そこに至るための道は恐ろしく困難で、人知を越える力を持つ魔物や魔族を倒し、更には幾つかの魔王の眷属である魔族、七つの大罪が構える城を突破しなければいけない。
これまでの歴史では、四組の勇者パーティーが到達した事があって、シルフィ達も三つの国の強力を得て幾多の人々の犠牲の上、道を切り開き到達する事ができた。
けれど......家族のように思っている彼女が、それに向かうのは僕はとても怖かった。
シルフィ達は歴代最強と言われていて、これまでの勇者パーティーで最も魔王討伐を期待されている。

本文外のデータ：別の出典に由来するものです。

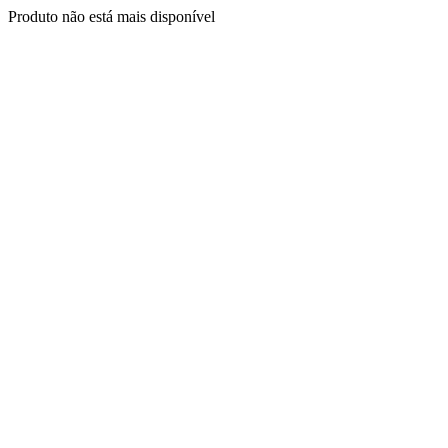
Produto não está mais disponível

しかし事実上は今まで多くの勇者が討伐へ行き、誰ひとりとして魔王を討ち果たし帰った者はいない。そう、皆命を失った。
大切な人が命を落とすかもしれない。それが、怖い。
そんな気持ちを隠せずに、浮かない顔をする僕に気が付いて彼女が顔を覗きこんでくる。
「あはは、大丈夫だよ。 俺は最強だし死なねーって! ちゃんと帰ってくるから、んな顔するな」
剣の腕前は勇者にも勝るとも劣らない、そう言われている魔法剣士の彼女は、悪戯に笑みを浮かべ僕の頭を優しくなでた。
「お前は俺が見てきた中で最も努力家で、最も才能がある」
「良い勇者になれよ、ノア」
――そして、彼女達、勇者パーティーは魔王討伐を失敗し、誰1人として帰って来る事はなかった。
◆◇◆◇◆◇
~勇者パーティーが魔王の討伐を失敗してから約五年後~
「――はははっ! ノア、お前、ホントに弱いなぁ......!オラッ」
バキッ
「うあっ......! ぐっふ......ッ!?」
訓練用の木刀を叩き落とされ、そのまま腹部へと蹴りを撃ち込まれた。苦痛に耐えかね、うめきながら地面へと転がり込み腹を守る。
い、息が......できな......!
「まだ終わらねーぞ!! おらよッ!」
彼は、地べたを這いつくばる僕の頭を蹴り抜こうと、足を振り抜いたが、腕を前にし盾にすることで、寸でのところで顔を守ることができた。
「ちっ......! ガードしてんじゃねえよ、面白くねーな。」
そこまで!!と、訓練を見ていた里の大人が声をあげた。
そしてうずくまり痛みに耐える僕にその人は心底呆れたように言う。
「なんだなんだ!だらしないぞ、ノア!もっと真剣にやりなさい!」
続いて、訓練相手であり僕を叩きのめした彼が言う。
「だめだなー。こいつじゃ訓練なんねーよ!弱すぎ!時間の無駄」
そして他の勇者候補達も、惨めたらしく地に伏した僕へと言葉を吐く。
「仕方ないよ。 だってノアだからな」「里、一番の弱者......か」「だ、ダメだよ、ノアなんだし」
「けど......ふ、ふふ。うあっ! だって、笑える。ふふっ」
「ああ まあ怯えた顔と悲鳴は合格だな! ははっ」
僕はこの里や仲間が嫌いだった。
早く、僕も勇者の証である神器をもらって、この里をでるんだ......。